この物語は、AIDという秘密を抱えて苦しむ統子とともに、今の時代の子育ての問題を見つめていきます。統子親子以外にもたくさんの親子が描かれていて、それが逐一「ああ・・いるいる、こんな人」と思うリアルさなんですよ。我が子を守ろうと抱きかかえた背中で、お互い傷つけあったりしてしまう母親という生き物の愚かしさと健気さに、思わず鼻がツンとしてしまう。仕事との両立。一人前にしなくてはという重圧。小さな子を連れて歩くときの、まわりからの冷たい視線。親同士のいさかい。くたくたになる体。時折訪れる、天にも昇るような子育ての至福の瞬間も含めて、この物語に描かれている逐一は、この身体にも心にも強く記憶としてきざまれていることばかりで、ひたすら共感の嵐です。その喜びと苦しみに翻弄される統子の気持ちに寄り添いながら、AIDという縦糸を見つめているうちに見えてくるのは、「命」というものに対して母親が持っている、根源的な「畏れ」です。畏敬とは少し違う。自分のお腹を使って子を生んだ母は、命がどんなに脆く儚いものかを、背骨に刻む実感として持っているのではないかと思うのです。

 

自分は一体いつから、こんなに弱くなってしまったのだろう。子どもを持った瞬間から、世の中は怖いものだらけになってしまった。・・・(中略)今の自分は、生まれたての子猫よりも臆病だ。絶対に失いたくないものを手に入れた瞬間から、自分はすっかり怖気づいてしまった。涙もろくなり頑なになり、融通がきかなくなって利己的になってしまった。守るべきものがあるというのは、とても窮屈で心もとないことなんだ・・・

 

子育ての喜びも苦しみも、怖ろしいほど命の実感と直結しています。統子も、智康と出かけた美しい海辺の至福の瞬間に、自分が死ぬ時のことを想像します。魂だけになったとき、この風景に出逢いたいと思うのです。子どもを、命を生むということは、同時に死も生むことなんです。

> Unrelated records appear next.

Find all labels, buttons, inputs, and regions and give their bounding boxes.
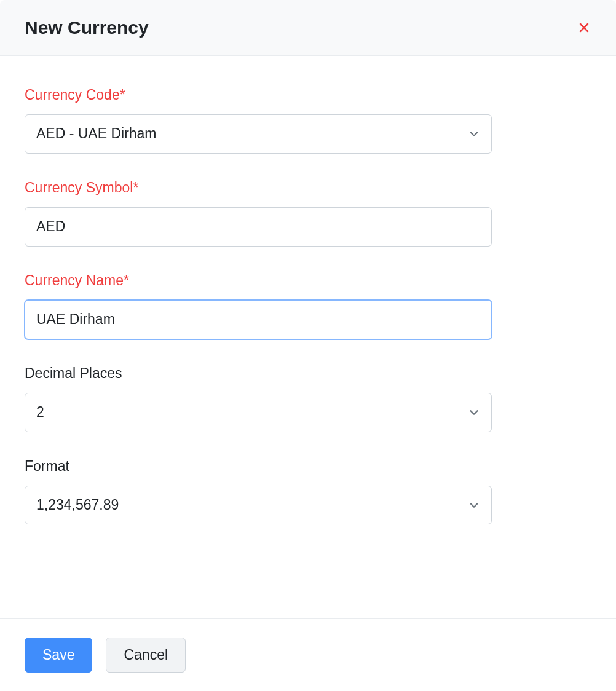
currency-code-select[interactable]: AED - UAE Dirham	[25, 114, 492, 154]
currency-name-group: Currency Name*	[25, 272, 492, 339]
modal-footer: Save Cancel	[0, 618, 616, 691]
currency-code-value: AED - UAE Dirham	[25, 114, 492, 154]
decimal-places-select[interactable]: 2	[25, 393, 492, 432]
close-icon[interactable]	[577, 20, 591, 35]
decimal-places-group: Decimal Places 2	[25, 365, 492, 432]
currency-symbol-group: Currency Symbol*	[25, 180, 492, 247]
new-currency-modal: New Currency Currency Code* AED - UAE Di…	[0, 0, 616, 691]
decimal-places-label: Decimal Places	[25, 365, 492, 382]
modal-title: New Currency	[25, 17, 149, 38]
modal-header: New Currency	[0, 0, 616, 56]
currency-name-input[interactable]	[25, 300, 492, 339]
cancel-button[interactable]: Cancel	[106, 638, 186, 673]
format-value: 1,234,567.89	[25, 486, 492, 525]
modal-body: Currency Code* AED - UAE Dirham Currency…	[0, 56, 616, 618]
currency-name-label: Currency Name*	[25, 272, 492, 289]
save-button[interactable]: Save	[25, 638, 92, 673]
format-group: Format 1,234,567.89	[25, 458, 492, 525]
currency-code-group: Currency Code* AED - UAE Dirham	[25, 87, 492, 154]
currency-symbol-label: Currency Symbol*	[25, 180, 492, 196]
currency-code-label: Currency Code*	[25, 87, 492, 103]
currency-symbol-input[interactable]	[25, 207, 492, 247]
decimal-places-value: 2	[25, 393, 492, 432]
format-label: Format	[25, 458, 492, 475]
format-select[interactable]: 1,234,567.89	[25, 486, 492, 525]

これが恐ろしくないはずがない。その根源的な畏れに正面から向き合わされてしまうケースもこの物語には描かれます。辛いです・・・でも、これも命を抱えていれば誰にでも起こりうること。だから、母は必死です。愚かでも、盲目でも、もがきながら我が子を抱きしめようとする。このタイトルにある「かっこうの親、もずの子ども」というのは、託卵というかっこうの習性とAIDとの問題を重ねてあると思うのですが、子どもというのは、ある意味すべて、どこかからやったきた、託されたものなんじゃないかとも思うのです。妊娠、出産、子育て、すべてがこんなに自分の想い通りにならないことも珍しいじゃありませんか(笑)私たちはみんな、かっこうに卵を託されて盲目的に子育てする、愚かなもずにしか過ぎない。だから、思い通りにならない同士、もう少し風穴あけて子育てできたら、命という奇跡をもっと愛しく思えるんじゃないか。そんな椰月さんの想いを感じる一冊でした。正直、私にはAIDという子どもの生み方に対する疑問がありました。その疑問はなくなってしまったわけではないのですが、この世界にたった一人の存在を生みだすという奇跡は、どんな事情の中にあっても等価なのだとしみじみ思ったのです。子育て中のお母さん、そしてお父さんにぜひ読んで欲しい一冊です。